Given the material below, return only the lines starting at the line with "nős, elváltam gyerek" and ending at the line with "környezetemre, igényes", exactly as they appear.

____

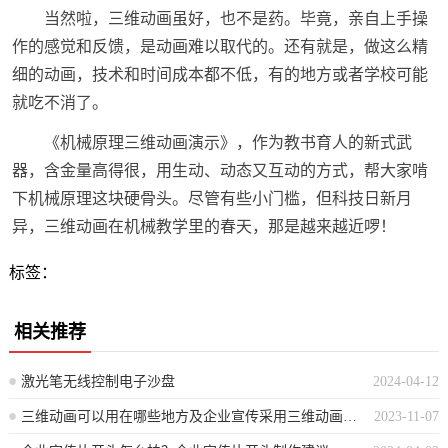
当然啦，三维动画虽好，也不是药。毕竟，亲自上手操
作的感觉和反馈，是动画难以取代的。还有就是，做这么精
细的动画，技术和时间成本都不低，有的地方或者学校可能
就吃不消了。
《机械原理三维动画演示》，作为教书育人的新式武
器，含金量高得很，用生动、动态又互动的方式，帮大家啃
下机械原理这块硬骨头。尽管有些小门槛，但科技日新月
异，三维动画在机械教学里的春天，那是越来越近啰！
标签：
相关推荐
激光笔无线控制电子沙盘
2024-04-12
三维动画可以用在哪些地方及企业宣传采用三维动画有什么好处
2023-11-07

____

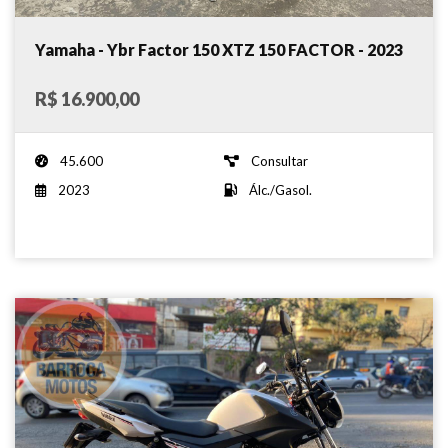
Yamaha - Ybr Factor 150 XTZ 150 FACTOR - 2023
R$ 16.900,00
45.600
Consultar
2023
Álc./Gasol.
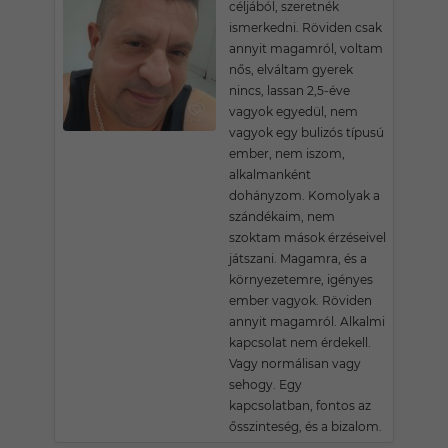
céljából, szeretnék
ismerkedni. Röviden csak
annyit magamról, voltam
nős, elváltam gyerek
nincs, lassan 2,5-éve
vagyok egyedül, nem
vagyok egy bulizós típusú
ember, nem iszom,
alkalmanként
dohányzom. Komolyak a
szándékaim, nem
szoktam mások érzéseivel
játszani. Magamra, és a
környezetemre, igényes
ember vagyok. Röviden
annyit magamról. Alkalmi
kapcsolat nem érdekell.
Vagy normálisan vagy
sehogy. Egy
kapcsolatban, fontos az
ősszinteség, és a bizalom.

____

Written solution -
nős, elváltam gyerek
nincs, lassan 2,5-éve
vagyok egyedül, nem
vagyok egy bulizós típusú
ember, nem iszom,
alkalmanként
dohányzom. Komolyak a
szándékaim, nem
szoktam mások érzéseivel
játszani. Magamra, és a
környezetemre, igényes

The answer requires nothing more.